Ballard v. Elsea

502 F. Supp. 105 | W.D. Wis. | 1980

502 F.Supp. 105 (1980)

Robert Samuel BALLARD, Gary Lee Gerloff, Petitioners,
v.
Robert ELSEA, Warden, et al., Federal Correctional Institution, Oxford, Wisconsin, Respondent.

No. 80-C-489.

United States District Court, W. D. Wisconsin.

September 10, 1980.

Robert Samuel Ballard, pro se.

Gary Lee Gerloff, pro se.

Frank M. Tuerkheimer, U. S. Atty., W. D. Wisconsin, Madison, Wisc., for respondent.

*106 ORDER

CRABB, Chief Judge.

This is a petition for a writ of habeas corpus. Petitioners, inmates of the Federal Correctional Institution at Oxford, Wisconsin, claim that their custody is in violation of their rights under the Constitution and laws of the United States. 28 U.S.C. § 2241.

Petitioners allege generally that they are in danger of imminent bodily harm or death from certain other inmates so long as they are incarcerated at the Federal Correctional Institution and that respondent has taken no steps to protect them satisfactorily although he is aware of the danger. Petitioners seek to be transferred from the institution. More precisely, they allege that they are both inmates of the Federal Correctional Institution, Oxford; that on June 14, 1980, they were attacked by another inmate wielding a broom handle and buckets of very hot water; that, at the time, both petitioners were being housed in "C-Range" under protective custody status; that prior to June 14, 1980, petitioners had submitted numerous requests to prison officials to be moved from C-Range because of their fears for their safety and because of threats they had received from other inmates; that petitioners have been moved to B-Range, but must go back into C-Range three times each week for showers and for exercise periods; that the inmate who assaulted them is an inmate orderly who is permitted onto B-Range; that petitioner Ballard has been told that his transfer request is denied; and that petitioner Gerloff has been subjected to loss of earned good time for refusing to go back into the general population.

These allegations fall short of any showing that petitioners have been deprived of any rights under either the Constitution or the laws of the United States. Petitioners have alleged the occurrence of one incident to which respondent reacted by moving them to a different unit within the Federal Correctional Institution; they have not alleged facts which would demonstrate an objective basis for their continuing fear for their safety or any facts which would indicate that respondent is ignoring their concerns. On the contrary, their own allegations tend to show that respondent has acted to protect them from whatever danger they were in on C-Range.
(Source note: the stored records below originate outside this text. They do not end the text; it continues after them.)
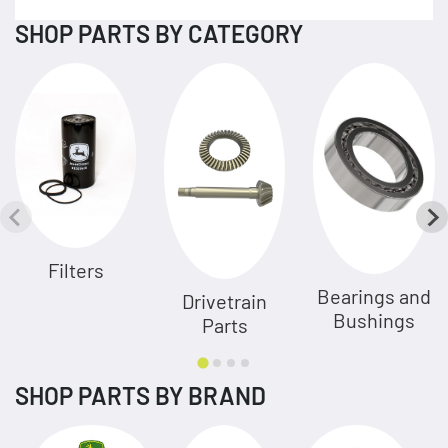
SHOP PARTS BY CATEGORY
Filters
Bearings and
Drivetrain
Bushings
Parts
SHOP PARTS BY BRAND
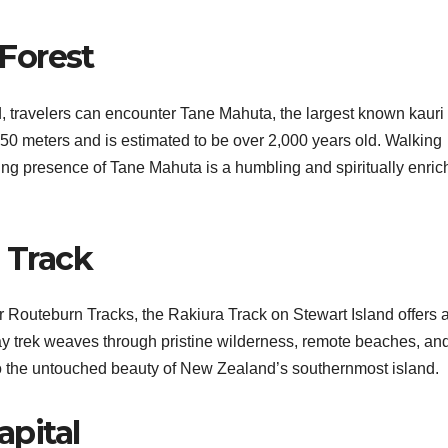
Forest
, travelers can encounter Tane Mahuta, the largest known kauri 
er 50 meters and is estimated to be over 2,000 years old. Walking
ring presence of Tane Mahuta is a humbling and spiritually enric
a Track
 Routeburn Tracks, the Rakiura Track on Stewart Island offers 
-day trek weaves through pristine wilderness, remote beaches, an
to the untouched beauty of New Zealand’s southernmost island.
pital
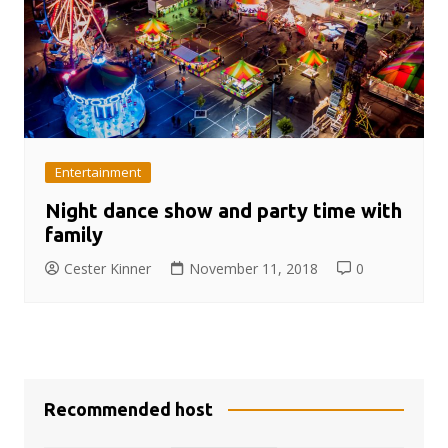
Entertainment
Night dance show and party time with
family
Cester Kinner
November 11, 2018
0
Recommended host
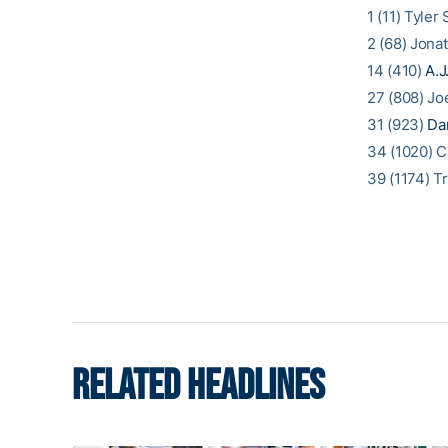
1 (11) Tyle
2 (68) Jona
14 (410)
A.J
27 (808) Jo
31 (923)
Da
34 (1020) Ca
39 (1174) Tr
RELATED HEADLINES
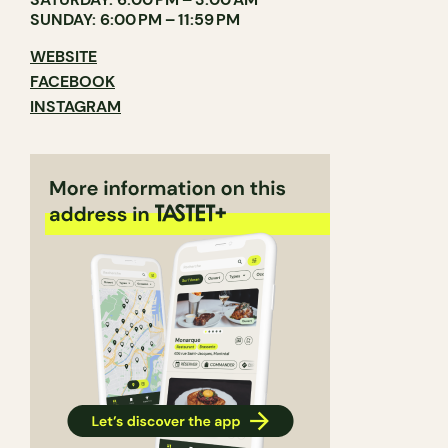
SUNDAY: 6:00 PM – 11:59 PM
WEBSITE
FACEBOOK
INSTAGRAM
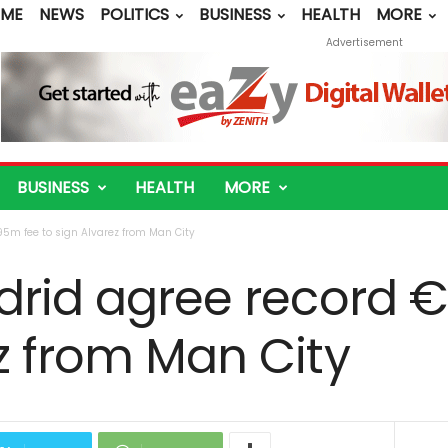
ME
NEWS
POLITICS
BUSINESS
HEALTH
MORE
Advertisement
BUSINESS
HEALTH
MORE
95m fee to sign Alvarez from Man City
drid agree record 
z from Man City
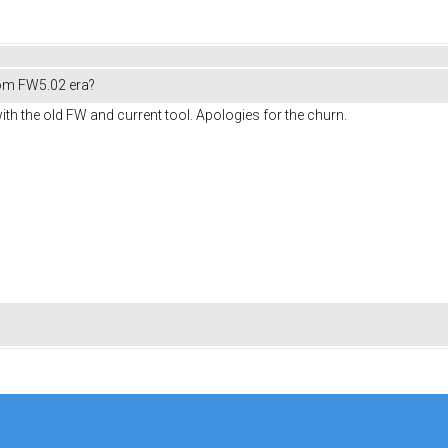
om FW5.02 era?
ith the old FW and current tool. Apologies for the churn.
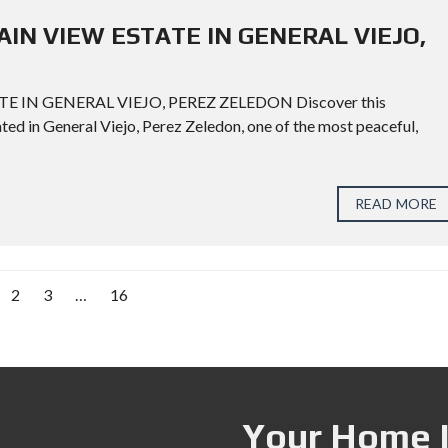
AIN VIEW ESTATE IN GENERAL VIEJO,
 IN GENERAL VIEJO, PEREZ ZELEDON Discover this
ted in General Viejo, Perez Zeledon, one of the most peaceful,
READ MORE
2
3
…
16
Your Home I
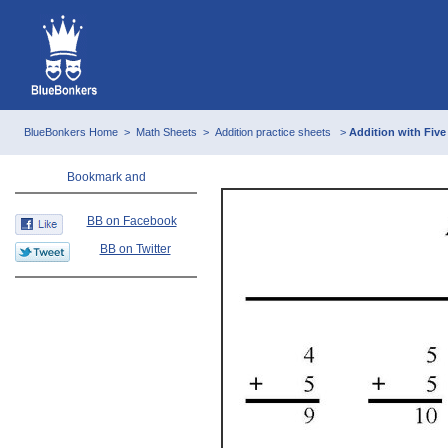
BlueBonkers Home
>
Math Sheets
>
Addition practice sheets
>
Addition with Five
BB on Facebook
BB on Twitter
The manner in which prison officials, such as the respondent herein, fulfill their statutory mandate to protect their charges is discretionary with the officials. It is not subject to judicial scrutiny in the absence of allegations showing or tending to show that the officials have been deliberately indifferent to occurrences and situations which involve the unnecessary or wanton infliction of pain or which are otherwise inconsistent with contemporary standards of decency. Violent attacks or sexual assaults by other inmates are surely inconsistent with any standard of decency, but isolated instances of such attacks do not rise to the level of a constitutional claim in the absence of a showing that the responsible officials are unable or unwilling to take the steps necessary to prevent recurrences.

Clearly, there may be situations in which prisoners are kept in such real fear of physical attack from other inmates as to make their confinement a violation of the Eighth Amendment right to be free from cruel and unusual punishments, cf., Holt v. Sarver, 300 F.Supp. 825 (E.D.Ark.1969). Equally clearly, not every denial of a request for protective custody amounts to a denial of an inmate's rights under either the Eighth Amendment or under the Fifth Amendment prohibition against the imposition of punishment without due process. In order to state a claim, a petitioner must do something more than plead the conclusory allegation that he believes himself to be in danger and believes the custodial response to be inadequate; such an allegation is nothing more than an expression of the petitioner's disagreement with the respondent over the way in which the respondent is discharging his duty to protect the persons who are in his custody. Also, a petitioner must allege more than isolated examples of incidents in which he has been subject to verbal taunts or to physical attacks having no serious consequences. However distressing such incidents are, they do not *107 demonstrate either that the prison administrators have violated their duty of protection or that they have subjected the petitioner to a deprivation of his constitutional rights.

At a minimum, the petitioner must allege facts tending to show that there is an objective basis for his fears such as, for example, a pattern of attacks. Additionally, he must show that the prison administrators are aware of the problem and that they are taking no action to alleviate or resolve the problem.

From the allegations made by the petitioners herein, I find and conclude that they have not stated a claim of constitutional deprivation. Additionally, since petitioner Gerloff has not alleged facts to support a claim that he has a right to be kept in protective custody, I conclude that he can claim no right to be free from the loss of earned good time for his refusal to return to the general population.

ORDER

IT IS ORDERED that this petition for a writ of habeas corpus is DISMISSED for petitioners' failure to allege that their custody is in violation of the laws or constitution of the United States.